Impersonation / Authentication issues when using Integrated Windows Authentication and SharePoint

With Integrated Authentication its fairly often that people find themselves in a situation where the currently logged in users credentials are not passed from the client to a SQL server / File share / some other server that they are trying to access from SPS. I bumped into it myself and was tearing my hair apart till my colleague Walter Warren told me what the "Double-Hop Issue" was.

Though I’ve titled this blog under SharePoint this actually applies to ASP.NET as well. The problem I faced was that i was creating an ASP.NET web page that consumes the SharePoint Search web service. The ASP.NET app was hosted on a different IIS machine than SPS. The ASP.NET application had Integrated Windows Authentication turned on. All was fine when I was testing the ASP.NET page right from the server where IIS was running, however, when I tried running the same page from another workstation - I kept getting 401 - Unauthorized access errors.

This problem is due to Integrated Windows Authentication that’s turned on in IIS for the ASP.NET application virtual directory. The issue is known as the "Double Hop" issue - when we use Integrated Security, the user credentials are passed from the client system (in this case the different station) to the server that’s running IIS (in this case the ASP.NET application). When the IIS running the ASP.NET app makes a request to the SharePoint server (a second hop) it cannot pass the user credentials passed from the client system. This is a little known documented limitation in IIS, you can refer to a KB on https://support.microsoft.com/default.aspx?scid=kb;en-us;264921 (check the limitations section under Windows NT Challenge/Response - Integrated Windows Authentication was formerly named NTLM, or Windows NT Challenge/Response authentication).

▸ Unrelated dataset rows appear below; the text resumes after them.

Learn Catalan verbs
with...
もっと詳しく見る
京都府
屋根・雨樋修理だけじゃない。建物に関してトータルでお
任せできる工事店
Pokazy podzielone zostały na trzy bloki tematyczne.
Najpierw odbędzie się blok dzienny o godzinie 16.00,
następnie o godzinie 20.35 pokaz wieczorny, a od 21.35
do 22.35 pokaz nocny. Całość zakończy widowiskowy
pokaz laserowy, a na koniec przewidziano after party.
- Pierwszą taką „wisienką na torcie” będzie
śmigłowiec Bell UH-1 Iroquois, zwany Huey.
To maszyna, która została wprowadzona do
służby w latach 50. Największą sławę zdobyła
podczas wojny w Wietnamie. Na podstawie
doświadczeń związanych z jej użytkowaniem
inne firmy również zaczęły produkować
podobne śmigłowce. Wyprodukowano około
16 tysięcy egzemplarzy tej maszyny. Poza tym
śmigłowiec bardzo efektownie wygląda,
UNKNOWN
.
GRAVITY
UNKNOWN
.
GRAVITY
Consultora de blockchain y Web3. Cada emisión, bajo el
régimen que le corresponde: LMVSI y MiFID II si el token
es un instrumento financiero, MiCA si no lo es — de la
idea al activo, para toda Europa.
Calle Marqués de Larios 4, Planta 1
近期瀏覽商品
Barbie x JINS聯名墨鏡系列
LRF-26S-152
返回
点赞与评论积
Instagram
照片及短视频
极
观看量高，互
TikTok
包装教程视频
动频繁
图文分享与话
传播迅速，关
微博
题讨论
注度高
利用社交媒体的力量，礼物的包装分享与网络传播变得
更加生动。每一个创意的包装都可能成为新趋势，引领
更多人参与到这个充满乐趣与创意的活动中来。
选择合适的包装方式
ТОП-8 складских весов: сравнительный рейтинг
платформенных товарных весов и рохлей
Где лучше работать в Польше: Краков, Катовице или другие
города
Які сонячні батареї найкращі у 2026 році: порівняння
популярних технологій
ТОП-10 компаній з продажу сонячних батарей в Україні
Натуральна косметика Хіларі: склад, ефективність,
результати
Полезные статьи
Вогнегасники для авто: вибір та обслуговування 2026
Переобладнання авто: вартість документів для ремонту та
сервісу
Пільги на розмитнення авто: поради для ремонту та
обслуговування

There are 3 ways to workaround this problem

1) Turn of Windows Integrated Authentication and turn on Basic Authentication
2) Hardcode the credentials passed to SharePoint in the ASP.NET application code
3) Turn on Kerbrose Authentication

Option 1) Turn of Windows Integrated Authentication and turn on Basic Authentication

You can turn off Integrated Authentication and turn on Basic Authentication on the virtual directory running the ASP.NET application. With this you should be prompted for your user name and password every time you try to access the ASP.NET application and unlike Integrated Windows Authentication - your credentials are passed even in the second hop.

Note that the drawbacks of this option are
 i) in Basic Authentication the user credentials are passed as clear text
 ii) users will get a pop-up asking for user credentials every time they try to access your page.

Option 2) Pass user credentials using code

My code used the default credentials from the credential cache - however you can hardcode the credentials that are passed to SharePoint. In the SPS web service case i had to create a NetworkCredential object with the user credentials hardcoded and set the object to the Credentials property of the QueryService proxy object.

Changed the line from

 qs.Credentials = System.Net.CredentialCache.DefaultCredentials;

To
 qs.Credentials = new System.Net.NetworkCredential("<User Name", "<Password>", "<Domain Name>"); 

In the case of a Fileshare, etc - you will need to use an unmanaged API to impersonate the user on the SPS machine, here is an MSDN article to do that https://msdn.microsoft.com/library/default.asp?url=/library/en-us/cpref/html/frlrfSystemSecurityPrincipalWindowsIdentityClassImpersonateTopic.asp

You can alternatively instead of hardcoding the credentials in code - you can put them in the Web.Config file and retrieve at run time. If you do this - you should also encrypt the password.

Option 3) Turn on Kerberos Authentication

You need to turn on Kerberos on IIS and configure SharePoint for this - you can refer to this KB article for the exact steps https://support.microsoft.com/?id=832769

Any of these three options should resolve the problem.